Le robot conversationnel, nouveau cheval de bataille des géants de la tech.  Alphabet, la maison mère de Google, a annoncé lundi 6 février le lancement, en phase de test, de son propre programme d’intelligence artificielle (IA), baptisé Bard, quelques mois après l'arrivée de ChatGPT, le logiciel de la startup américaine OpenAI, développé en partenariat avec Microsoft. Moins de 24 heures plus tard, l’entreprise chinoise Baidu révélait à son tour l’existence de "Ernie Bot", son logiciel maison, dont la phase de test doit prendre fin en mars prochain. L’intérêt grandissant porté à ces technologies ne doit rien au hasard. Pour bien comprendre, il faut remonter un peu en arrière.

Dix ans après la revanche des chatbots

La première génération d’agents conversationnels (ou "chatbot", en anglais) se limitait principalement à la relation client ou à des expériences de conciergerie digitale, en générant des réponses automatiques à partir d’un modèle préétabli. Commander un taxi, fournir un renseignement ou guider l’internaute vers un service en particulier. Sauf que, bien souvent, l’expérience se révélait déceptive pour l’utilisateur, si bien qu’on entendait souvent dire que ces logiciels d’intelligence artificielle étaient "stupides". Mais ça, c’était avant l’arrivée de ChatGPT. Depuis son lancement, en novembre dernier, ce programme informatique, dopé à l’IA, révolutionne la manière d’utiliser les ressources disponibles en ligne.

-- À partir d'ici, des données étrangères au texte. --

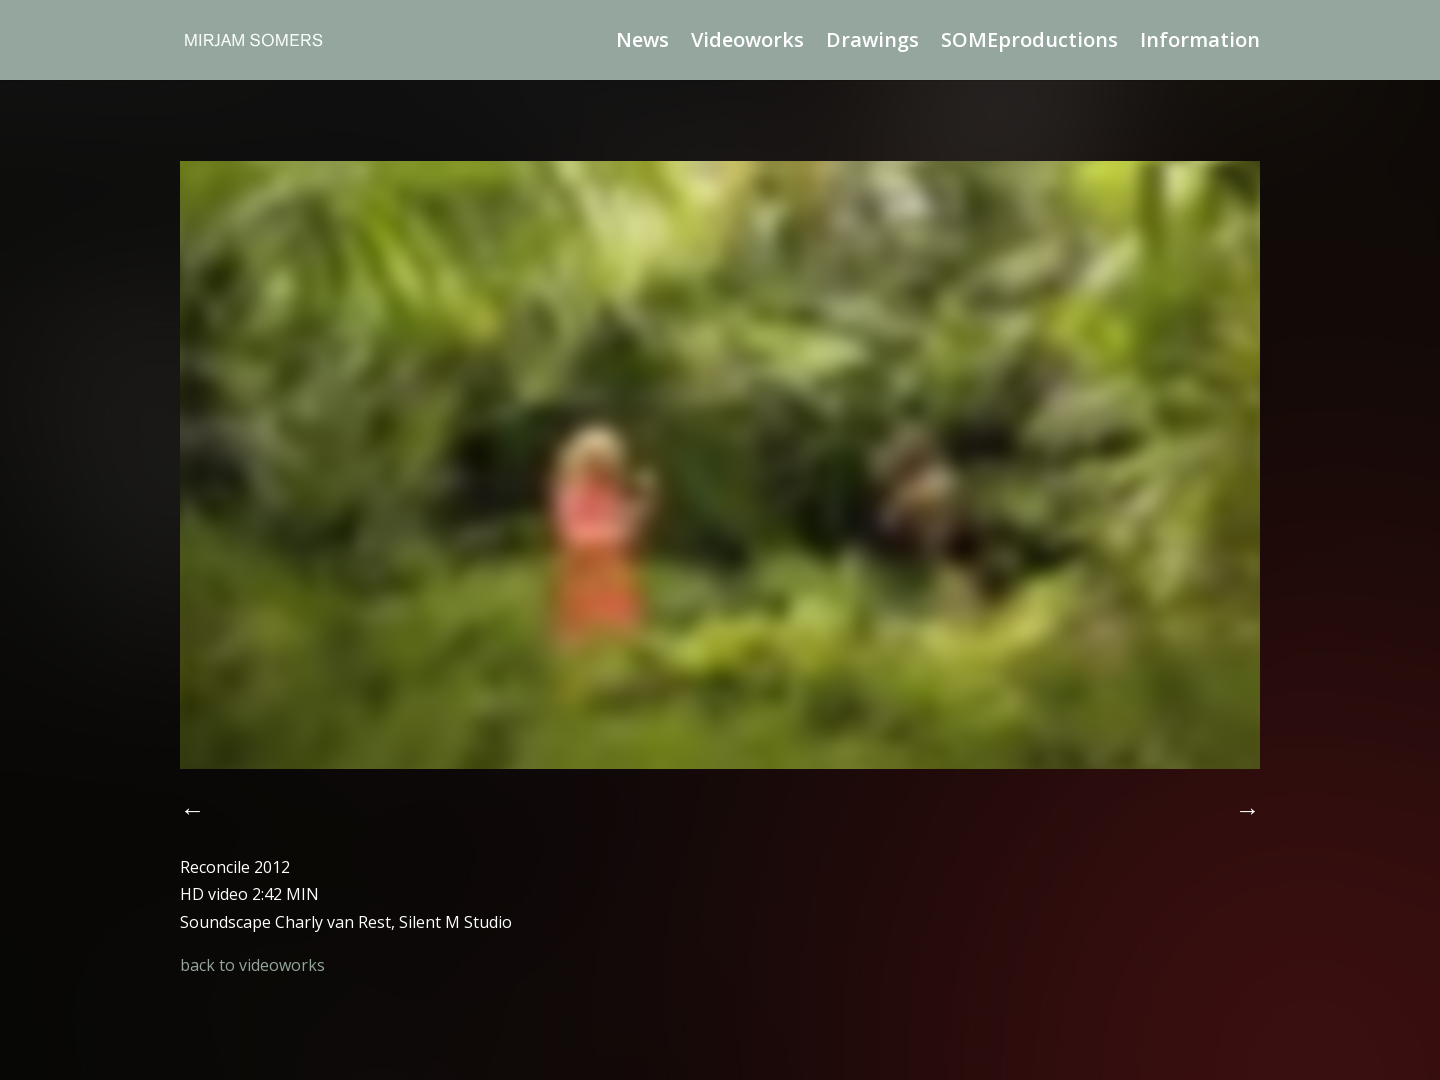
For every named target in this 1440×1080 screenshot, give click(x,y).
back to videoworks (252, 965)
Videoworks (747, 43)
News (642, 43)
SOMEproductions (1029, 43)
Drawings (872, 43)
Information (1200, 43)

Accessible gratuitement, il est capable de répondre à n'importe quelle question en seulement quelques secondes, au point de ringardiser le modèle du moteur de recherche tel que nous le connaissons depuis le début des années 2000. Ce qui explique son succès phénoménal : 100 millions d'utilisateurs en deux mois, du jamais-vu ! De quoi expliquer l’engouement soudain des géants de la tech pour cette technologie amenée à révolutionner la manière d’accéder à l'information et d'interagir avec les machines.

Fin janvier, Microsoft a investi 3 milliards (et pourrait y injecter 10 milliards de plus) dans la startup OpenAI, dans l’espoir de relancer Bing, son moteur de recherche, auquel le robot ChatGPT doit être intégré prochainement. De quoi venir concurrencer Google et son moteur de recherche, par lequel transitent aujourd’hui plus de 90% des recherches dans le monde. Mais le combat s’annonce plus acharné que jamais. D'où sa volonté de déployer rapidement cette technologie dans ses produits. Microsoft a lancé d’ailleurs ce lundi une version, plus chère, de son logiciel de communication Teams, avec des fonctionnalités de ChatGPT, par exemple pour générer des résumés de réunion.

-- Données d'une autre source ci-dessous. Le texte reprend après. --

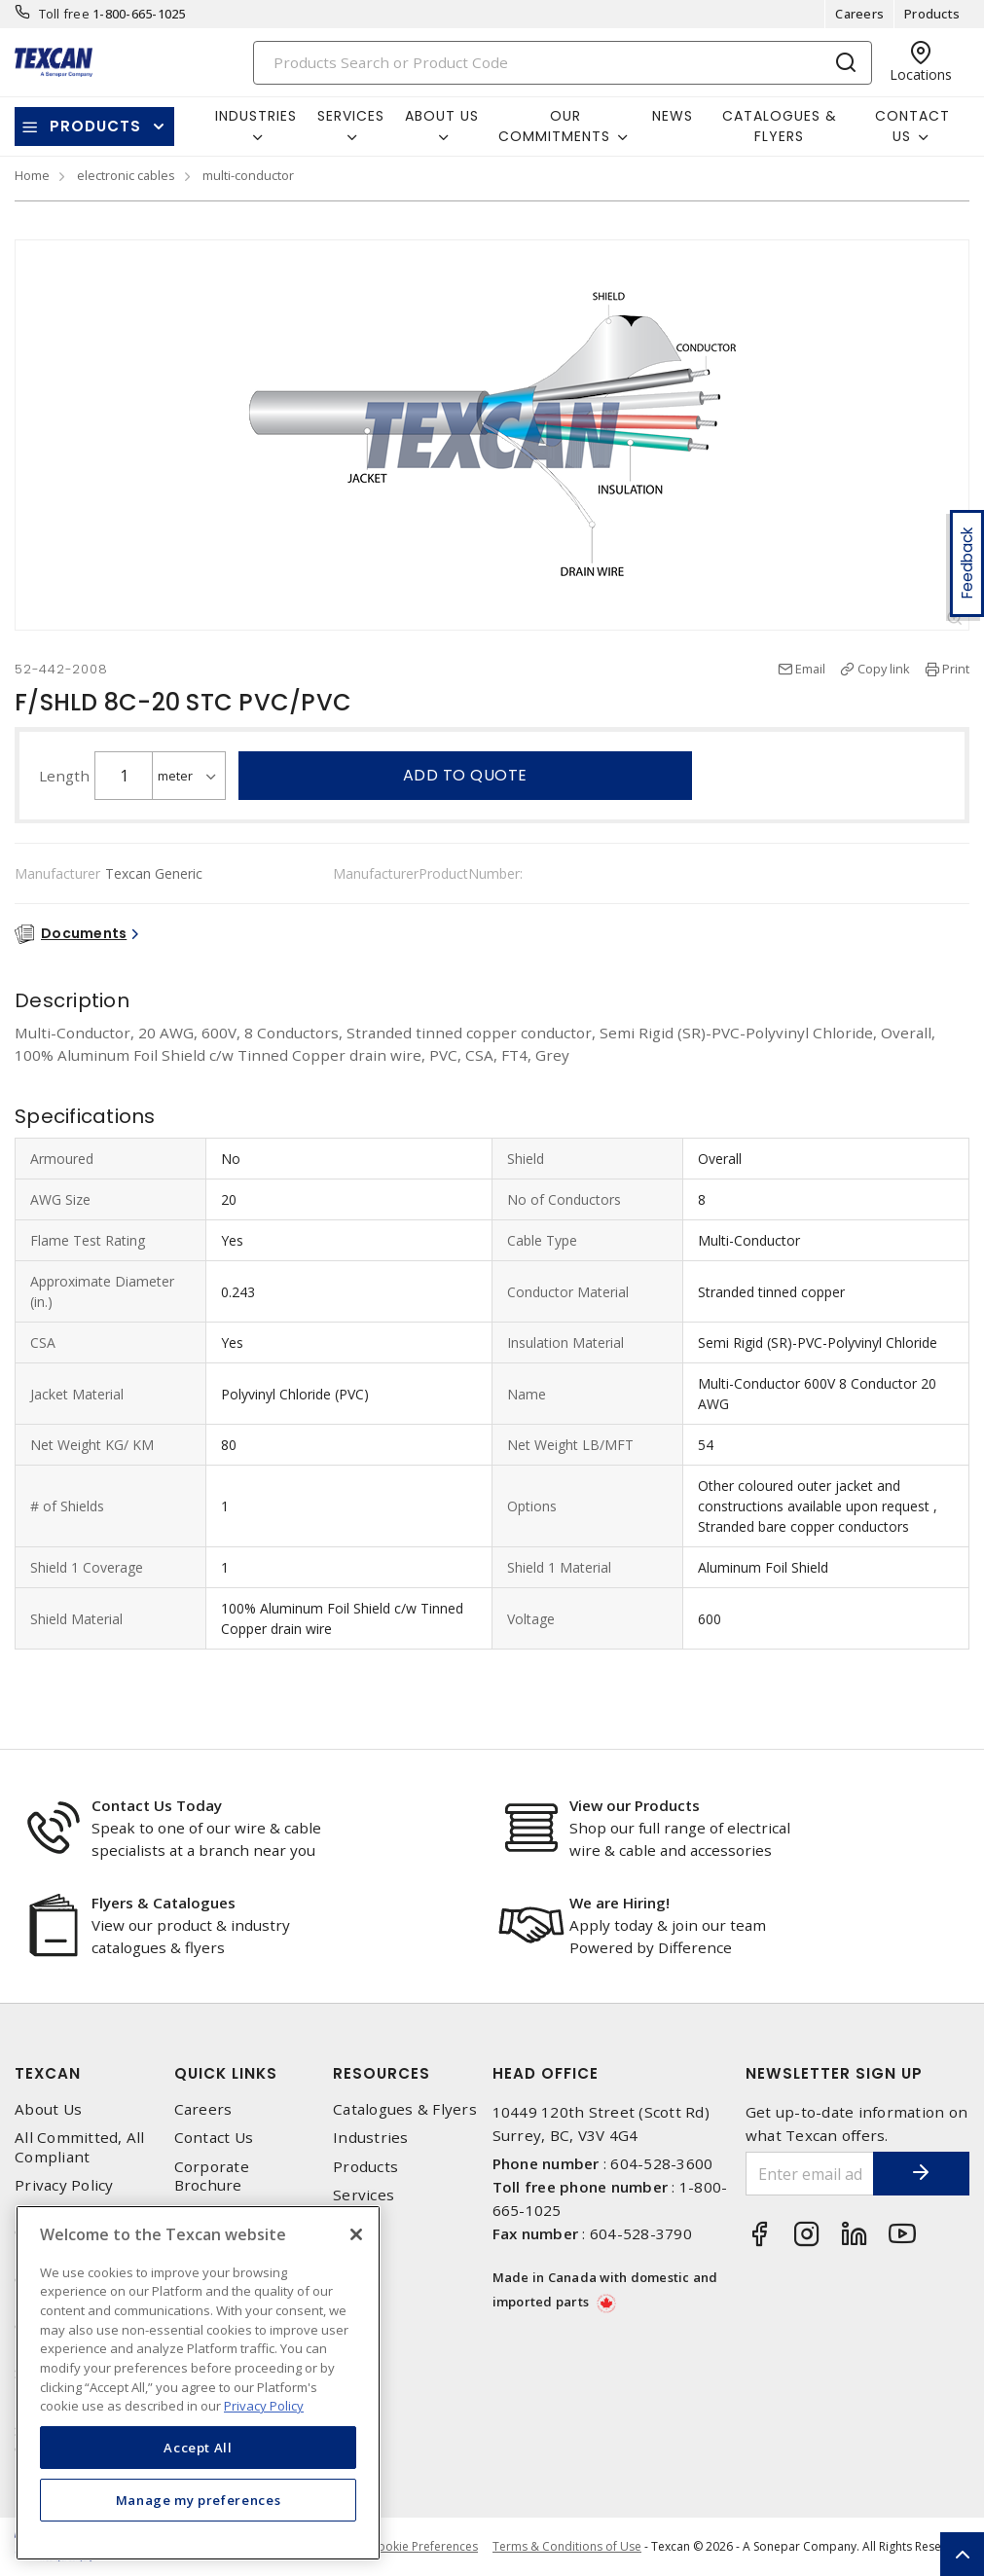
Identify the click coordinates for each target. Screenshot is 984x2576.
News (672, 116)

Google riposte en dévoilant Bard

Car la firme de Mountain View ne compte pas laisser passer le train en marche. Si aucune date n’a été communiquée par l’entreprise américaine, le directeur général d'Alphabet, Sundar Pichai, affirme que son futur robot est entré en "beta", autrement dit la dernière phase de test. "Aujourd'hui, nous franchissons une nouvelle étape en l'ouvrant à des testeurs de confiance avant de le rendre plus largement disponible au public dans les semaines à venir", écrit, dans une note de blog publiée ce lundi, le patron de Google. Bard "s’appuie[ra] sur des informations provenant du web pour fournir des réponses actualisées et de haute qualité", promet-il. 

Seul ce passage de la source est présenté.